Explain x^(zero)

Let x = any number.

Why does x^(0) = 1?

 

Why does x^(0) = 1?

proof:

let have x^n/x^n
so if you divede a number by it self, you get quotient equal to 1
=>x^n/x^n=1...........eq.1

however, using exponent rules we can write x^n/x^n as
x^n/x^n=x^(n-n)
x^n/x^n=x^0.........eq.2

eq.1 and eq.2 have same left sides, then right sides must be same too

so, x^0=1

the reason that any number to the zero power is one is because any number to the zero power is just the product of no numbers at all, which is the multiplicative identity, 1

 

You said:

". . .any number to the zero power is just the product of no numbers at all, which is the multiplicative identity, 1."

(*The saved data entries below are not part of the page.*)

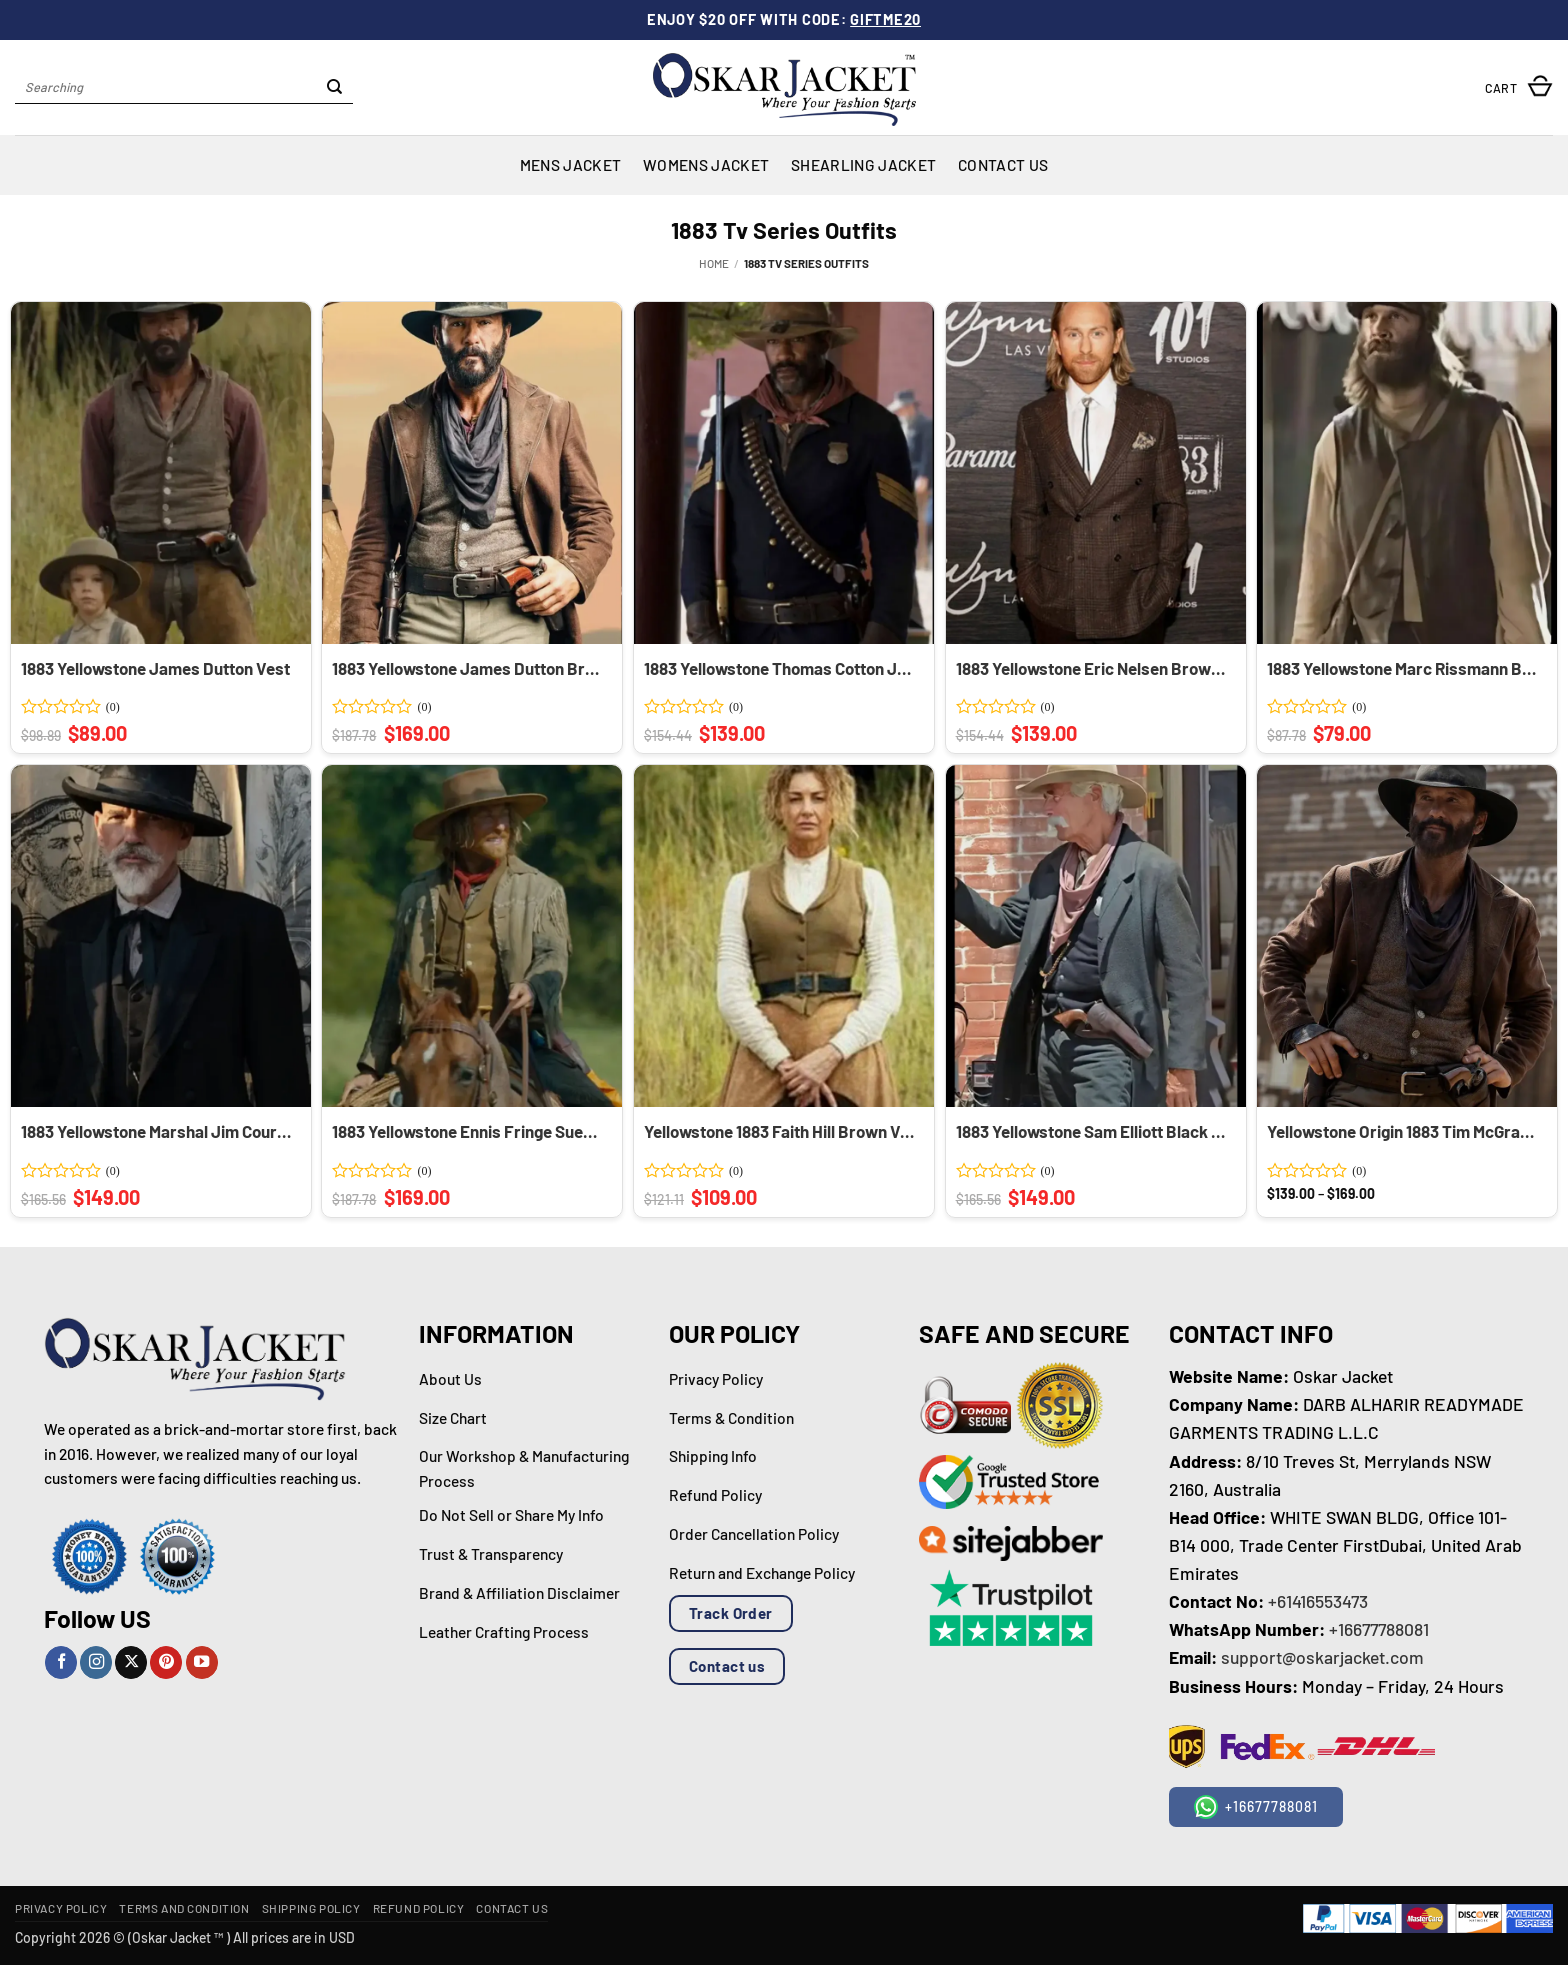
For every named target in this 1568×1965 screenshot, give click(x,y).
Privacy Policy (61, 1908)
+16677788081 (1379, 1629)
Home (714, 263)
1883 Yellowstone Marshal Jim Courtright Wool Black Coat (158, 1131)
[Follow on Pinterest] (166, 1662)
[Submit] (334, 88)
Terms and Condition (184, 1908)
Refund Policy (419, 1908)
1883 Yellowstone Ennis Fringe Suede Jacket (469, 1131)
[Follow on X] (131, 1662)
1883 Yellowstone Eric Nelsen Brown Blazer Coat (1093, 668)
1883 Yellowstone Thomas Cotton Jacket (781, 668)
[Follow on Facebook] (61, 1662)
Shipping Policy (311, 1908)
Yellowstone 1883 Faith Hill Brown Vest (781, 1131)
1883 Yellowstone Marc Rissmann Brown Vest (1404, 668)
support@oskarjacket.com (1322, 1657)
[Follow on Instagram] (96, 1662)
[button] (1519, 87)
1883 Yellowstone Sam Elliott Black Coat (1093, 1131)
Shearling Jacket (863, 164)
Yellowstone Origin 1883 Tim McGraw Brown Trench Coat (1404, 1131)
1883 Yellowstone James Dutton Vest (155, 668)
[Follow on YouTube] (202, 1662)
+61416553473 (1318, 1601)
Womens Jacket (706, 164)
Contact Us (1003, 164)
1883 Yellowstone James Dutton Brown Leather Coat (469, 668)
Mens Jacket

Can you provide at least two samples of your statement?

 

It is easy to calculate x^n with n a positive integer: x times itself n times. From that we get the general rule that x^(m+n)= (x^m)(x^n). That's a very nice general rule so while we are free to define x^n for n NOT a positive integer, we want to define it in such a way that x^(m+n)= (x^m)(x^n) is still true when m or n is not a positive integer. In particular, with n= 0, m+ 0= m so we want x^m= x^(m+ 0)= (x^m)(x^0). Dividing both sides by x^m (which we can only do is x is not 0) we get x^0=1 as long as x is not 0. We leave 0^0 undefined as explained in a previous post.

 

Good study notes.

 

Notice my condition "(which we can only do if x is not 0)"

Your first statement in your first post in this thread was "Let x = any number.
Why does x^(0) = 1?" and MathLover1 said "any number to the zero power is one" but neither of those is true! 0 to the zero power is "undefined". It has NO value and certainly is not 1.

 

How about this?

Let x = any number EXCEPT for 0.
Now, x^(0) = 1.